== TRY IT ==
This calls for a verbatim copy of all the data, with no images carried over.

Source data:
+---+

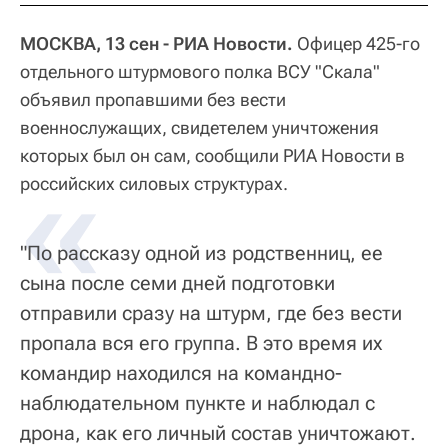
МОСКВА, 13 сен - РИА Новости.
Офицер 425-го
отдельного штурмового полка ВСУ "Скала"
объявил пропавшими без вести
военнослужащих, свидетелем уничтожения
которых был он сам, сообщили РИА Новости в
«
российских силовых структурах.
"По рассказу одной из родственниц, ее
сына после семи дней подготовки
отправили сразу на штурм, где без вести
пропала вся его группа. В это время их
командир находился на командно-
наблюдательном пункте и наблюдал с
дрона, как его личный состав уничтожают.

+---+

== RESULT BELOW ==
МОСКВА, 13 сен - РИА Новости.
Офицер 425-го
отдельного штурмового полка ВСУ "Скала"
объявил пропавшими без вести
военнослужащих, свидетелем уничтожения
которых был он сам, сообщили РИА Новости в
«
российских силовых структурах.
"По рассказу одной из родственниц, ее
сына после семи дней подготовки
отправили сразу на штурм, где без вести
пропала вся его группа. В это время их
командир находился на командно-
наблюдательном пункте и наблюдал с
дрона, как его личный состав уничтожают.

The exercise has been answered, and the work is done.